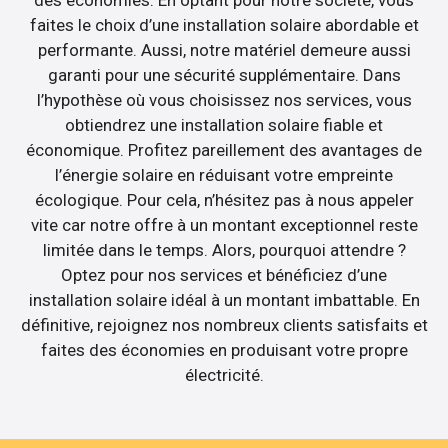
des économies. En optant pour notre société, vous
faites le choix d’une installation solaire abordable et
performante. Aussi, notre matériel demeure aussi
garanti pour une sécurité supplémentaire. Dans
l’hypothèse où vous choisissez nos services, vous
obtiendrez une installation solaire fiable et
économique. Profitez pareillement des avantages de
l’énergie solaire en réduisant votre empreinte
écologique. Pour cela, n’hésitez pas à nous appeler
vite car notre offre à un montant exceptionnel reste
limitée dans le temps. Alors, pourquoi attendre ?
Optez pour nos services et bénéficiez d’une
installation solaire idéal à un montant imbattable. En
définitive, rejoignez nos nombreux clients satisfaits et
faites des économies en produisant votre propre
électricité.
===
YOUR OBJECTIVE ->
Write out word for word every line from the one containing "vite car notre" through the last line of the data, and no other line.

RESULT OF THE EXERCISE ->
vite car notre offre à un montant exceptionnel reste
limitée dans le temps. Alors, pourquoi attendre ?
Optez pour nos services et bénéficiez d’une
installation solaire idéal à un montant imbattable. En
définitive, rejoignez nos nombreux clients satisfaits et
faites des économies en produisant votre propre
électricité.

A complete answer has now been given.